▸ **RECORDS FOR PROCESSING**
+ + +
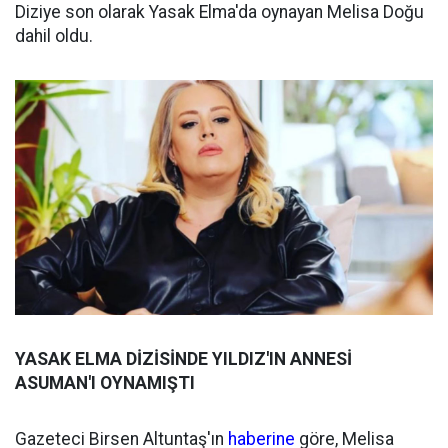
Diziye son olarak Yasak Elma'da oynayan Melisa Doğu
dahil oldu.
YASAK ELMA DİZİSİNDE YILDIZ'IN ANNESİ
ASUMAN'I OYNAMIŞTI
Gazeteci Birsen Altuntaş'ın
haberine
göre, Melisa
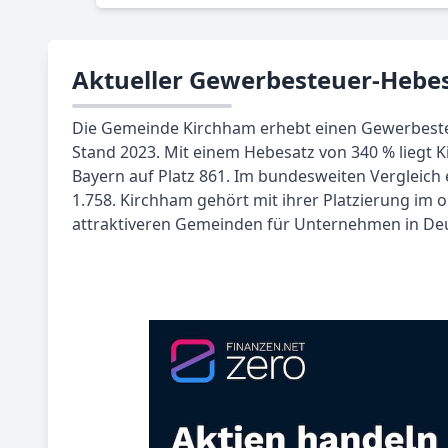
Aktueller Gewerbesteuer-Hebes
Die Gemeinde Kirchham erhebt einen Gewerbest
Stand 2023. Mit einem Hebesatz von 340 % liegt
Bayern auf Platz 861. Im bundesweiten Vergleich 
1.758. Kirchham gehört mit ihrer Platzierung im o
attraktiveren Gemeinden für Unternehmen in De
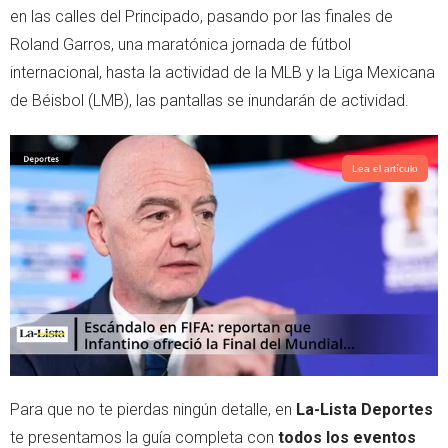
e
a
en las calles del Principado, pasando por las finales de
r
p
Roland Garros, una maratónica jornada de fútbol
p
internacional, hasta la actividad de la MLB y la Liga Mexicana
de Béisbol (LMB), las pantallas se inundarán de actividad.
Lea el artículo
Para que no te pierdas ningún detalle, en
La-Lista Deportes
te presentamos la guía completa con
todos los eventos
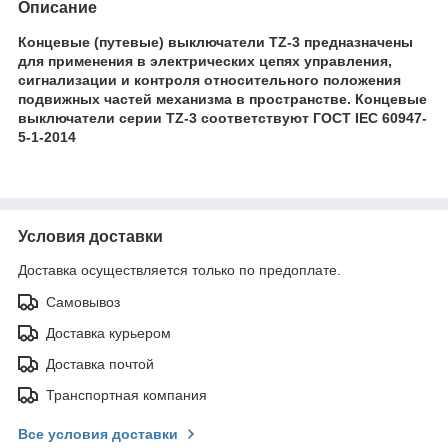
Описание
Концевые (путевые) выключатели TZ-3 предназначены
для применения в электрических цепях управления,
сигнализации и контроля относительного положения
подвижных частей механизма в пространстве. Концевые
выключатели серии TZ-3 соответствуют ГОСТ IEC 60947-
5-1-2014
Условия доставки
Доставка осуществляется только по предоплате.
Самовывоз
Доставка курьером
Доставка почтой
Транспортная компания
Все условия доставки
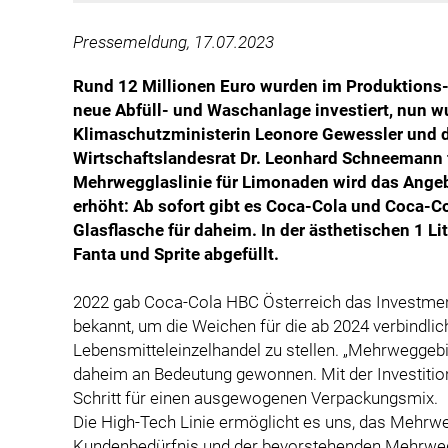
Pressemeldung, 17.07.2023
Rund 12 Millionen Euro wurden im Produktions- 
neue Abfüll- und Waschanlage investiert, nun 
Klimaschutzministerin Leonore Gewessler und
Wirtschaftslandesrat Dr. Leonhard Schneemann fe
Mehrwegglaslinie für Limonaden wird das Ange
erhöht: Ab sofort gibt es Coca-Cola und Coca-Co
Glasflasche für daheim. In der ästhetischen 1 L
Fanta und Sprite abgefüllt.
2022 gab Coca-Cola HBC Österreich das Investme
bekannt, um die Weichen für die ab 2024 verbindl
Lebensmitteleinzelhandel zu stellen. „Mehrweggeb
daheim an Bedeutung gewonnen. Mit der Investition
Schritt für einen ausgewogenen Verpackungsmix.
Die High-Tech Linie ermöglicht es uns, das Mehr
Kundenbedürfnis und der bevorstehenden Mehrwegqu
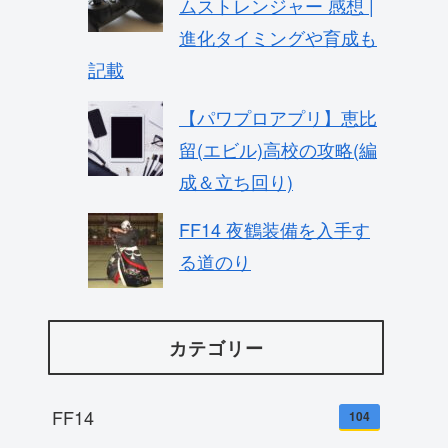
ムストレンジャー 感想 |
進化タイミングや育成も
記載
【パワプロアプリ】恵比
留(エビル)高校の攻略(編
成＆立ち回り)
FF14 夜鶴装備を入手す
る道のり
カテゴリー
FF14
104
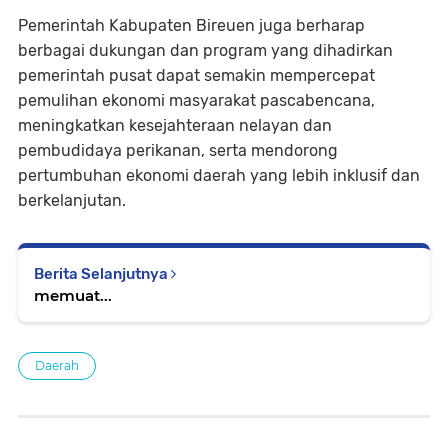
Pemerintah Kabupaten Bireuen juga berharap
berbagai dukungan dan program yang dihadirkan
pemerintah pusat dapat semakin mempercepat
pemulihan ekonomi masyarakat pascabencana,
meningkatkan kesejahteraan nelayan dan
pembudidaya perikanan, serta mendorong
pertumbuhan ekonomi daerah yang lebih inklusif dan
berkelanjutan.
Berita Selanjutnya
memuat...
Daerah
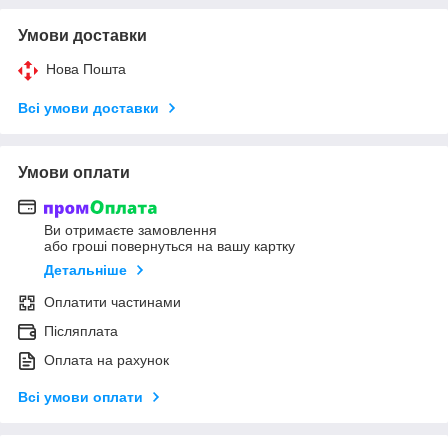
Умови доставки
Нова Пошта
Всі умови доставки
Умови оплати
Ви отримаєте замовлення
або гроші повернуться на вашу картку
Детальніше
Оплатити частинами
Післяплата
Оплата на рахунок
Всі умови оплати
+ + +
▸ **EXERCISE DESCRIPTION**
For this exercise, return exactly the lines above from the line with "Доставка курьером" through the line with "Mehrwegglaslinie für Limonaden wird das Ange", both included. Do not copy the pictures.

▸ **ANSWER**
Доставка курьером
Доставка почтой
Транспортная компания
Все условия доставки
Pressemeldung, 17.07.2023
Rund 12 Millionen Euro wurden im Produktions- 
neue Abfüll- und Waschanlage investiert, nun 
Klimaschutzministerin Leonore Gewessler und
Wirtschaftslandesrat Dr. Leonhard Schneemann fe
Mehrwegglaslinie für Limonaden wird das Ange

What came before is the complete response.